WORK REQUEST -> Under this line are the records; repeat exactly the lines starting at the one containing "Viegli lasīt" and ending at the one containing "11 dic. 2020", omitting pictures.

LISTED RECORDS ->
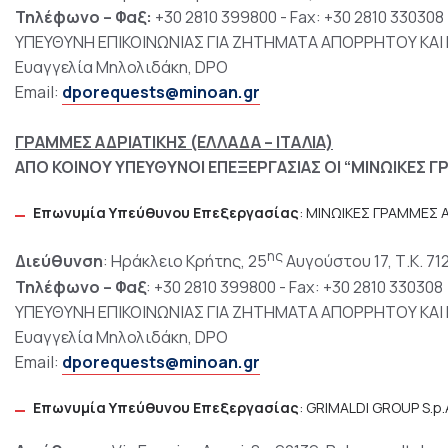
Τηλέφωνο – Φαξ:
+30 2810 399800 - Fax: +30 2810 330308
ΥΠΕΥΘΥΝΗ ΕΠΙΚΟΙΝΩΝΙΑΣ ΓΙΑ ΖΗΤΗΜΑΤΑ ΑΠΟΡΡΗΤΟΥ ΚΑ
Ευαγγελία Μηλολιδάκη, DPO
Email:
dporequests@minoan.gr
ΓΡΑΜΜΕΣ ΑΔΡΙΑΤΙΚΗΣ (ΕΛΛΑΔΑ – ΙΤΑΛΙΑ)
ΑΠΟ ΚΟΙΝΟΥ ΥΠΕΥΘΥΝΟΙ ΕΠΕΞΕΡΓΑΣΙΑΣ OI “ΜΙΝΩΙΚΕΣ ΓΡ
Επωνυμία Υπεύθυνου Επεξεργασίας
: ΜΙΝΩΙΚΕΣ ΓΡΑΜΜΕΣ 
ης
Διεύθυνση
: Ηράκλειο Κρήτης, 25
Αυγούστου 17, Τ.Κ. 71
Τηλέφωνο – Φαξ
: +30 2810 399800 - Fax: +30 2810 330308
ΥΠΕΥΘΥΝΗ ΕΠΙΚΟΙΝΩΝΙΑΣ ΓΙΑ ΖΗΤΗΜΑΤΑ ΑΠΟΡΡΗΤΟΥ ΚΑ
Ευαγγελία Μηλολιδάκη, DPO
Email:
dporequests@minoan.gr
Επωνυμία Υπεύθυνου Επεξεργασίας
: GRIMALDI GROUP S.p.A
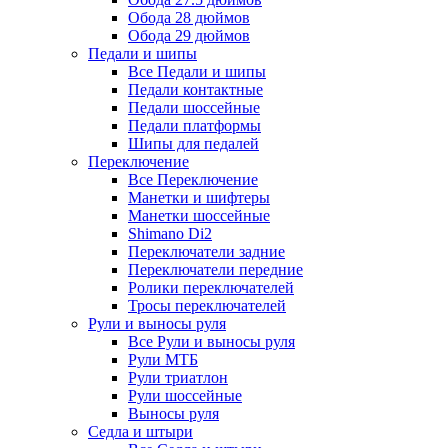
Обода 28 дюймов
Обода 29 дюймов
Педали и шипы
Все Педали и шипы
Педали контактные
Педали шоссейные
Педали платформы
Шипы для педалей
Переключение
Все Переключение
Манетки и шифтеры
Манетки шоссейные
Shimano Di2
Переключатели задние
Переключатели передние
Ролики переключателей
Тросы переключателей
Рули и выносы руля
Все Рули и выносы руля
Рули МТБ
Рули триатлон
Рули шоссейные
Выносы руля
Седла и штыри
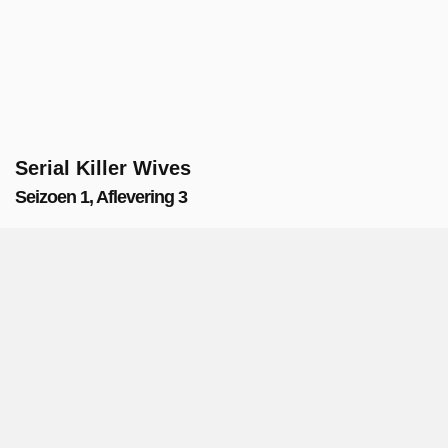
Serial Killer Wives
Seizoen 1, Aflevering 3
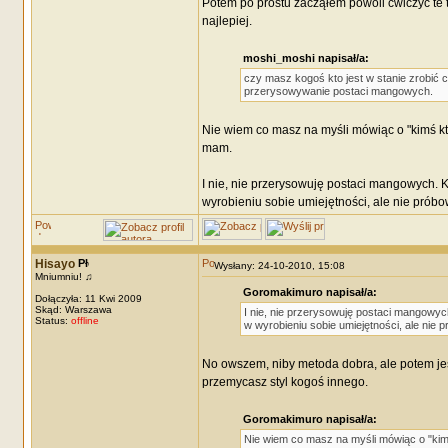
Potem po prostu zacząłem powoli ćwiczyć te te
najlepiej.
moshi_moshi napisał/a:
czy masz kogoś kto jest w stanie zrobić 
przerysowywanie postaci mangowych.
Nie wiem co masz na myśli mówiąc o "kimś kto
mam.
I nie, nie przerysowuję postaci mangowych.
wyrobieniu sobie umiejętności, ale nie prób
Hisayo
Wysłany: 24-10-2010, 15:08
Mniumniu! ♫
Goromakimuro napisał/a:
Dołączyła: 11 Kwi 2009
Skąd: Warszawa
I nie, nie przerysowuję postaci mangowy
Status:
offline
w wyrobieniu sobie umiejętności, ale nie 
No owszem, niby metoda dobra, ale potem jest
przemycasz styl kogoś innego.
Goromakimuro napisał/a:
Nie wiem co masz na myśli mówiąc o "kimś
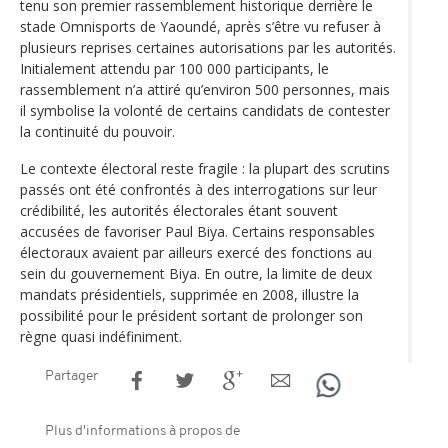
tenu son premier rassemblement historique derrière le
stade Omnisports de Yaoundé, après s’être vu refuser à
plusieurs reprises certaines autorisations par les autorités.
Initialement attendu par 100 000 participants, le
rassemblement n’a attiré qu’environ 500 personnes, mais
il symbolise la volonté de certains candidats de contester
la continuité du pouvoir.
Le contexte électoral reste fragile : la plupart des scrutins
passés ont été confrontés à des interrogations sur leur
crédibilité, les autorités électorales étant souvent
accusées de favoriser Paul Biya. Certains responsables
électoraux avaient par ailleurs exercé des fonctions au
sein du gouvernement Biya. En outre, la limite de deux
mandats présidentiels, supprimée en 2008, illustre la
possibilité pour le président sortant de prolonger son
règne quasi indéfiniment.
Partager
Plus d'informations à propos de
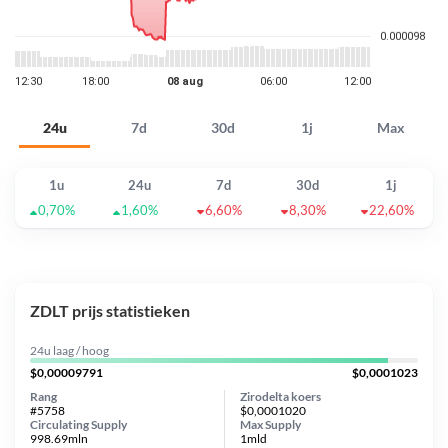
24u
7d
30d
1j
Max
1u
24u
7d
30d
1j
0,70%
1,60%
6,60%
8,30%
22,60%
ZDLT prijs statistieken
24u laag / hoog
$0,00009791
$0,0001023
Rang
Zirodelta koers
#5758
$0,0001020
Circulating Supply
Max Supply
998.69mln
1mld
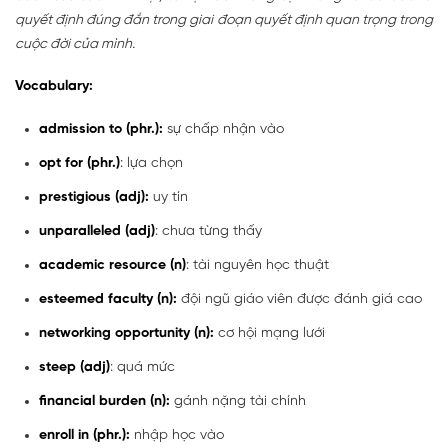
quyết định đúng đắn trong giai đoạn quyết định quan trọng trong
cuộc đời của mình.
Vocabulary:
admission to (phr.):
sự chấp nhận vào
opt for (phr.)
: lựa chọn
prestigious (adj):
uy tín
unparalleled (adj)
: chưa từng thấy
academic resource (n)
: tài nguyên học thuật
esteemed faculty (n):
đội ngũ giáo viên được đánh giá cao
networking opportunity (n):
cơ hội mạng lưới
steep (adj)
: quá mức
financial burden (n):
gánh nặng tài chính
enroll in (phr.):
nhập học vào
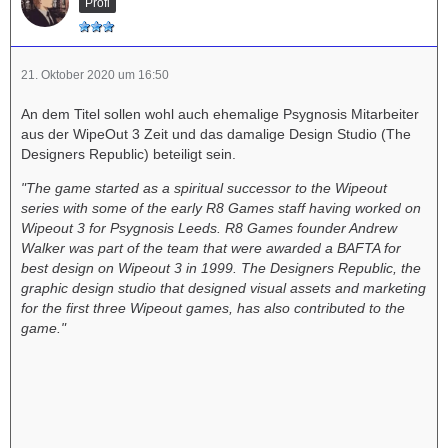
Profi
21. Oktober 2020 um 16:50
An dem Titel sollen wohl auch ehemalige Psygnosis Mitarbeiter
aus der WipeOut 3 Zeit und das damalige Design Studio (The
Designers Republic) beteiligt sein.
"The game started as a spiritual successor to the Wipeout
series with some of the early R8 Games staff having worked on
Wipeout 3 for Psygnosis Leeds. R8 Games founder Andrew
Walker was part of the team that were awarded a BAFTA for
best design on Wipeout 3 in 1999. The Designers Republic, the
graphic design studio that designed visual assets and marketing
for the first three Wipeout games, has also contributed to the
game."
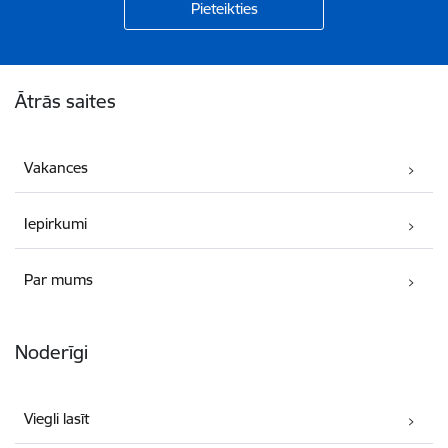
Kājene
Ātrās saites
Vakances
Iepirkumi
Par mums
Noderīgi
Viegli lasīt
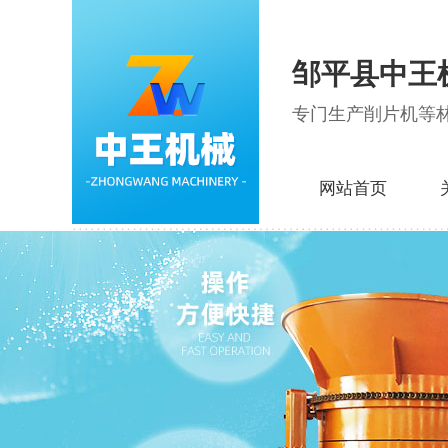
邹平县中王
专门生产削片机等
网站首页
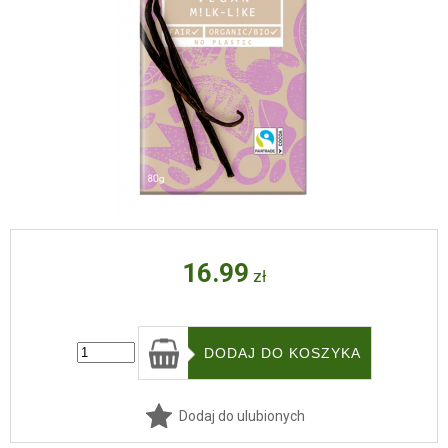
16.99
zł
Dodaj do ulubionych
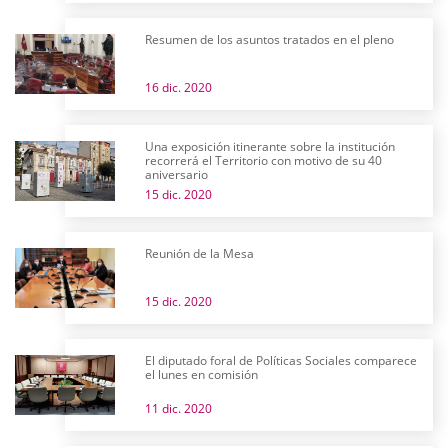
Resumen de los asuntos tratados en el pleno
16 dic. 2020
Una exposición itinerante sobre la institución
recorrerá el Territorio con motivo de su 40
aniversario
15 dic. 2020
Reunión de la Mesa
15 dic. 2020
El diputado foral de Políticas Sociales comparece
el lunes en comisión
11 dic. 2020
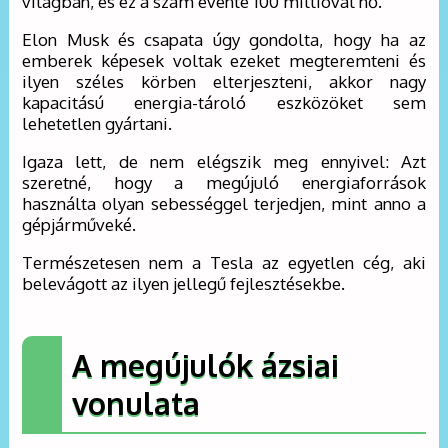
világban, és ez a szám évente 100 millióval nő.
Elon Musk és csapata úgy gondolta, hogy ha az
emberek képesek voltak ezeket megteremteni és
ilyen széles körben elterjeszteni, akkor nagy
kapacitású energia-tároló eszközöket sem
lehetetlen gyártani.
Igaza lett, de nem elégszik meg ennyivel: Azt
szeretné, hogy a megújuló energiaforrások
használta olyan sebességgel terjedjen, mint anno a
gépjárműveké.
Természetesen nem a Tesla az egyetlen cég, aki
belevágott az ilyen jellegű fejlesztésekbe.
A megújulók ázsiai
vonulata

EXERCISE RESPONSE ->
Viegli lasīt
邹平县中王
专门生产削片机等
网站首页
16.99
zł
Dodaj do ulubionych
Resumen de los asuntos tratados en el pleno
16 dic. 2020
Una exposición itinerante sobre la institución
recorrerá el Territorio con motivo de su 40
aniversario
15 dic. 2020
Reunión de la Mesa
15 dic. 2020
El diputado foral de Políticas Sociales comparece
el lunes en comisión
11 dic. 2020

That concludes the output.